Politbüro üyelerinin birden fazla adayın yarıştığı birden fazla seçimle doğrudan seçilmesi (parti üst kadrolarının seçme/atama yetkisini elinden alma), hükümeti şeffaflaştırma, parti politikalarını belirlemeden önce halka danışma, devlet memurlarının yaptıkları hatalardan doğrudan sorumlu tutulmaları gibi önemli demokratikleşme politikalarını savunan ama destek bulamadığı için gerçekleştiremeyen biridir.
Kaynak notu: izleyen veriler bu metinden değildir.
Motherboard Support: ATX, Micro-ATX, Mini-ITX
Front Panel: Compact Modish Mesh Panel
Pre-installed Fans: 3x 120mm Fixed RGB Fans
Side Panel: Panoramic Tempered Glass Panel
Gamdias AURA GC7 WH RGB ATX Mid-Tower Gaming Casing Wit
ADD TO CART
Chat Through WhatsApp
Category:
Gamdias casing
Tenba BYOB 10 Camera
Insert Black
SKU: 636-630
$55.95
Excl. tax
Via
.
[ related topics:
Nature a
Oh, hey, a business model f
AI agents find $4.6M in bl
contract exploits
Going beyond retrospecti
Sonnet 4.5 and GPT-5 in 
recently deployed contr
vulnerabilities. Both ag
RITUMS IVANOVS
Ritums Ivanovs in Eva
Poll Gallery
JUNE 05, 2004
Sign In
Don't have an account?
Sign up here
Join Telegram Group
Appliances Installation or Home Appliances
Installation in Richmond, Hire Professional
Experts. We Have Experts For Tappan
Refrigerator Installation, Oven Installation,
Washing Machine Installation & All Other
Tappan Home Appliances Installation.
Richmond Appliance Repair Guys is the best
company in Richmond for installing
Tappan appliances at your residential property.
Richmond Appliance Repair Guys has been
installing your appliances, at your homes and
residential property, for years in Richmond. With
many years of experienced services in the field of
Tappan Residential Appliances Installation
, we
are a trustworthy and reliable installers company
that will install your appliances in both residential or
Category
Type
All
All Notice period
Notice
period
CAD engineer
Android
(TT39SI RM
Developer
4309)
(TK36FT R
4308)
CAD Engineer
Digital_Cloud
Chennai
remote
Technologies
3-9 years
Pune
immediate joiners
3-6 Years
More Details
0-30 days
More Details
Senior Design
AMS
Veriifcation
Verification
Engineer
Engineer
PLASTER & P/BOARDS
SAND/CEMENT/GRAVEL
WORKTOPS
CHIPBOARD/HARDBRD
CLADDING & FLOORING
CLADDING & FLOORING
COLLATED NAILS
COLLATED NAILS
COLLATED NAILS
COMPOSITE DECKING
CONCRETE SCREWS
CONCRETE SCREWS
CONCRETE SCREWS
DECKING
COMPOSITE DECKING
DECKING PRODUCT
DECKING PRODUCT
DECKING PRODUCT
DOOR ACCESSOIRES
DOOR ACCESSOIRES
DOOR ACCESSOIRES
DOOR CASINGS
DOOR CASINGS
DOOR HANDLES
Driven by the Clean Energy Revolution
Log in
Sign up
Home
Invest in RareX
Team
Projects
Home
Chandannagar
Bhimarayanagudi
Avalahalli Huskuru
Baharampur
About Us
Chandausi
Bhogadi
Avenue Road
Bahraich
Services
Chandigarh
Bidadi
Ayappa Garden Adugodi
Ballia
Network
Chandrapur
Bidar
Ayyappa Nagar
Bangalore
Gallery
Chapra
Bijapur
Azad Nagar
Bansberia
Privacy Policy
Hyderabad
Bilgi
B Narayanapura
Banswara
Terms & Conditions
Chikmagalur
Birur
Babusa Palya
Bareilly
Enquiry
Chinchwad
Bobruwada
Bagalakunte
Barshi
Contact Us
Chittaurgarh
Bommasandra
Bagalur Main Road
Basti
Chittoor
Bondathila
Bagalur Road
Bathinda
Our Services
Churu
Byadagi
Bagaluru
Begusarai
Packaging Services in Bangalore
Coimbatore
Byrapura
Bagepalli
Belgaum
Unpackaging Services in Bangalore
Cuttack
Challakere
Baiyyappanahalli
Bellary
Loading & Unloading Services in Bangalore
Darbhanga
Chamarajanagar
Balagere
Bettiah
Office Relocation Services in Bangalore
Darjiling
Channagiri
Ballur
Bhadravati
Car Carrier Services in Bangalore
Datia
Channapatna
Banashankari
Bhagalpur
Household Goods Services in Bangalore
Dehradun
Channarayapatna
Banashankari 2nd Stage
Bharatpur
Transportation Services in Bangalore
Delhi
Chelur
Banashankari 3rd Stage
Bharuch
Bu sürecin diğer önemli kişisi Başbakan (1980-87) Zhao Zyang’dır. Mao, sağcı eğilimleri olduğunu söyleyerek onu da görevinden alır ve bir fabrikada makinist olarak çalışmaya gönderir. Dört yıl sonra, artık unutulduğunu düşünürken, Başbakan Zhuo En-lai onu Pekin’e çağırır. Neden çağrıldığını bilmeden yaptığı şu konuşma benim için acı verici: “Düşüncelerim tamamen değişti, bir Maocu olarak yeniden doğdum. Bazı özel işletmelere izin vermek veya üretim için maddi teşvik uygulamak fikirlerimden tamamıyla vazgeçtim”. Oysa üst düzey bir göreve (Sichuan parti sekreteri) getirilmek için çağrılmıştır.
Dönüşüm sürecinin lideri Devlet Başkanı Deng Xiaoping’den ise yazı içinde yeri geldikçe bahsedeceğim.
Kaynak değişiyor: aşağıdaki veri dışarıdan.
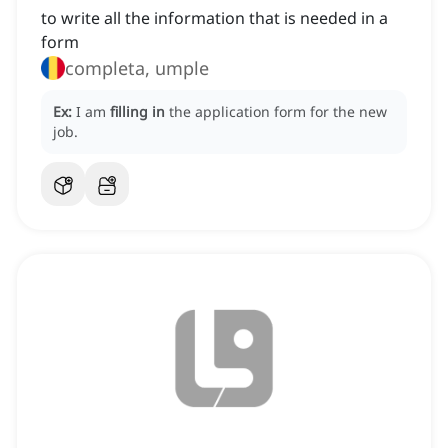
to write all the information that is needed in a
form
completa, umple
Ex:
I am
filling in
the application form for the new
job.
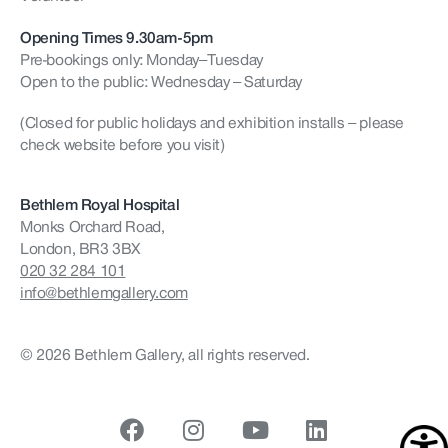
Opening Times 9.30am-5pm
Pre-bookings only: Monday–Tuesday
Open to the public: Wednesday – Saturday
(Closed for public holidays and exhibition installs – please
check website before you visit)
Bethlem Royal Hospital
Monks Orchard Road,
London, BR3 3BX
020 32 284 101
info@bethlemgallery.com
© 2026 Bethlem Gallery, all rights reserved.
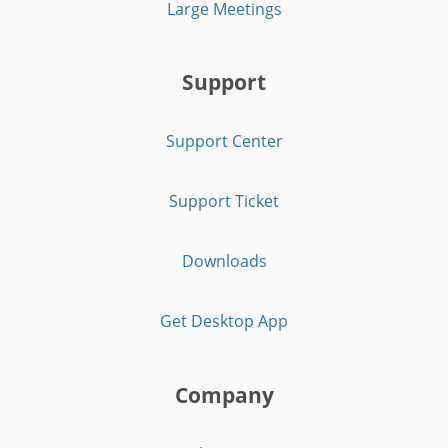
Large Meetings
Support
Support Center
Support Ticket
Downloads
Get Desktop App
Company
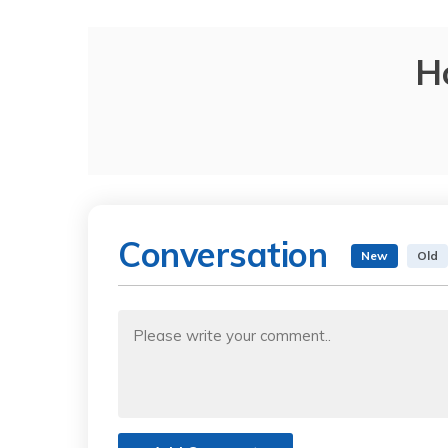
H
Conversation
New
Old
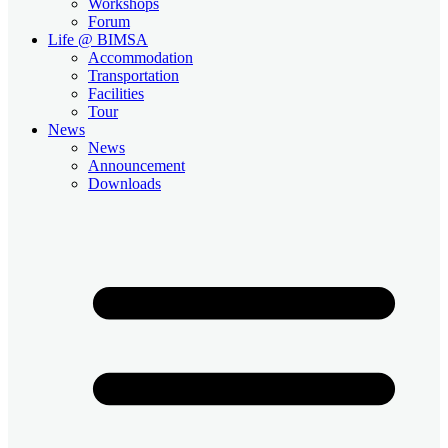
Workshops
Forum
Life @ BIMSA
Accommodation
Transportation
Facilities
Tour
News
News
Announcement
Downloads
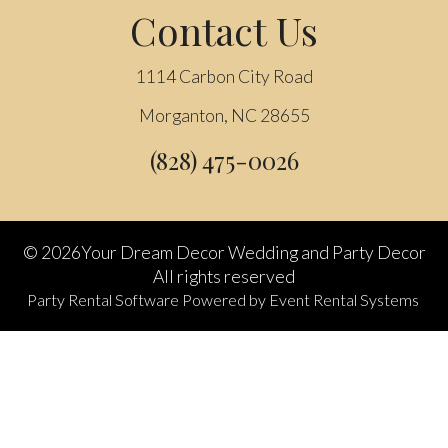
Contact Us
1114 Carbon City Road
Morganton, NC 28655
(828) 475-0026
©
2026Your Dream Decor Wedding and Party Decor
All rights reserved
Party Rental Software
Powered by
Event Rental Systems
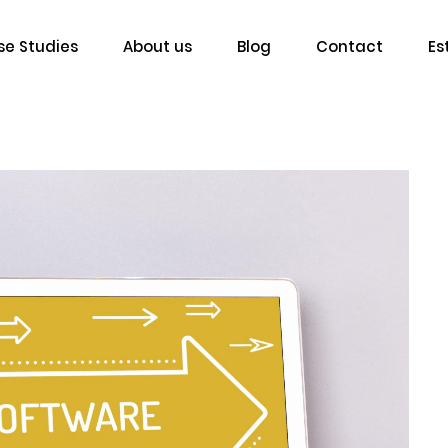
e Studies
About us
Blog
Contact
Es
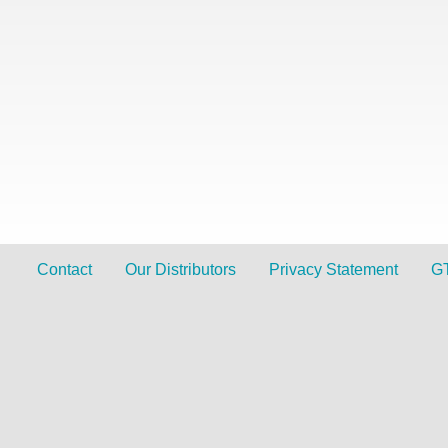
Contact
Our Distributors
Privacy Statement
G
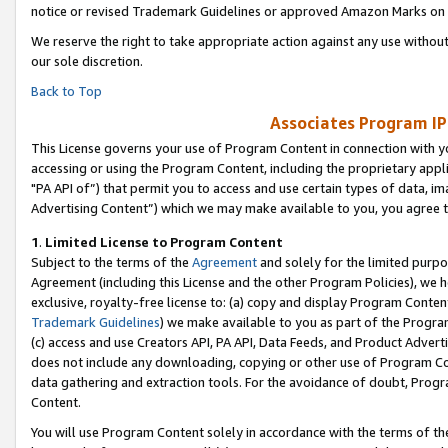
notice or revised Trademark Guidelines or approved Amazon Marks on t
We reserve the right to take appropriate action against any use without
our sole discretion.
Back to Top
Associates Program IP
This License governs your use of Program Content in connection with yo
accessing or using the Program Content, including the proprietary appli
"PA API of”) that permit you to access and use certain types of data, i
Advertising Content”) which we may make available to you, you agree t
1
.
Limited License to Program Content
Subject to the terms of the
Agreement
and solely for the limited purpo
Agreement (including this License and the other Program Policies), we 
exclusive, royalty-free license to: (a) copy and display Program Conten
Trademark Guidelines
) we make available to you as part of the Progra
(c) access and use Creators API, PA API, Data Feeds, and Product Adverti
does not include any downloading, copying or other use of Program Conte
data gathering and extraction tools. For the avoidance of doubt, Progr
Content.
You will use Program Content solely in accordance with the terms of t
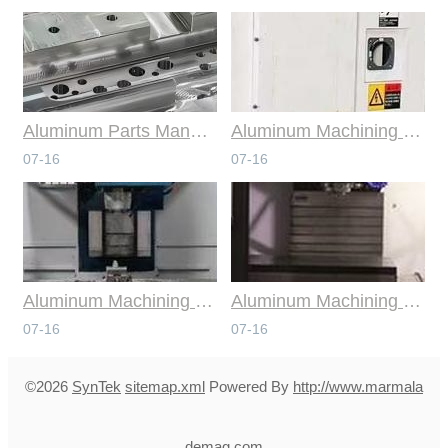
Aluminum Parts Manufacturing Through Online CNC Machining
Aluminum Machining Strategies with Professional CNC Machining Services
07-16
07-16
Aluminum Machining Specialists in the Online CNC Machining Space
Aluminum Machining Made Simple with Online CNC Machining Services
07-16
07-16
©2026
SynTek
sitemap.xml
Powered By
http://www.marmala
demag.com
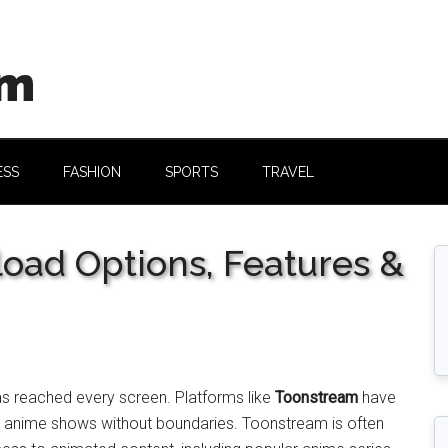
om
ESS
FASHION
SPORTS
TRAVEL
oad Options, Features &
s reached every screen. Platforms like
Toonstream
have
d anime shows without boundaries. Toonstream is often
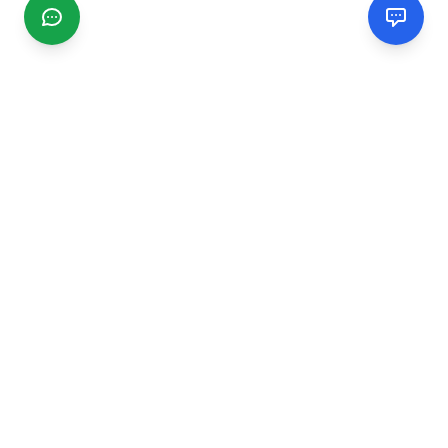
CGMIMM
Find and review local businesses. Connect with service
providers in your area.
EXPLORE
Search Businesses
Categories
Articles
Events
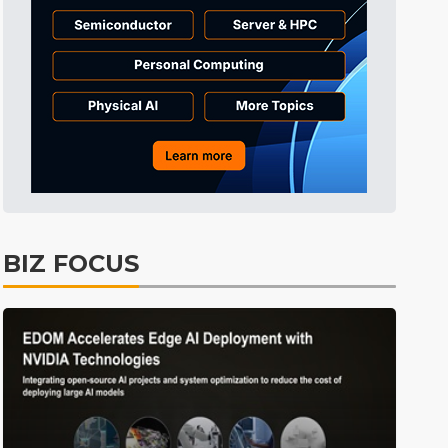
Tomorrow's Headlines
11h 23min ago
Tomorrow's Headlines
11h 23min ago
Tomorrow's Headlines
11h 23min ago
BIZ FOCUS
1983’teki ÇKP kongresinde yapılan konuşmalar 1978’den itibaren uygulanan dönüşüm politikalarının sonuçları hakkında önemli fikir veriyor. Ziyang, sosyal düzeni tehdit eden ciddi suçlar, cinayet, soygun, hırsızlık, tecavüz, kundaklama ve yolsuzluk suçlarındaki artıştan bahseder, bu suç örneklerini akademik, edebiyat ve sanat çevrelerinde ortaya çıkan liberal eğilimlerle ilişkilendirir ve böyle eğilimleri sosyalizmin amaçlarıyla çelişen çökmekte olan bir ideolojinin (Burjuva liberalizmi) temsilcisi olarak eleştirir. Bu karşı-devrimci suçlara karşı güçlü bir kampanya başlatılması gerektiğini söyler.

Hu, Ziyang’ın bahsettiklerine benzer şeyler söyler ve "kapitalist güçler ve sosyalist yolumuza düşman diğer güçler bizi yozlaştırmak ve ülkemize zarar vermek istiyorlar” der ve parti üyelerinden komünist ideali ve disiplini korumalarını ister.

Görüldüğü üzere, pek öyle kapitalizm sevdalısı adamlara benzemiyorlar. Uyguladıkları dönüşüm (ÇKP reform diyor) politikalarının sosyalizmle çelişmediğini düşünüyorlar. (devam edecek…)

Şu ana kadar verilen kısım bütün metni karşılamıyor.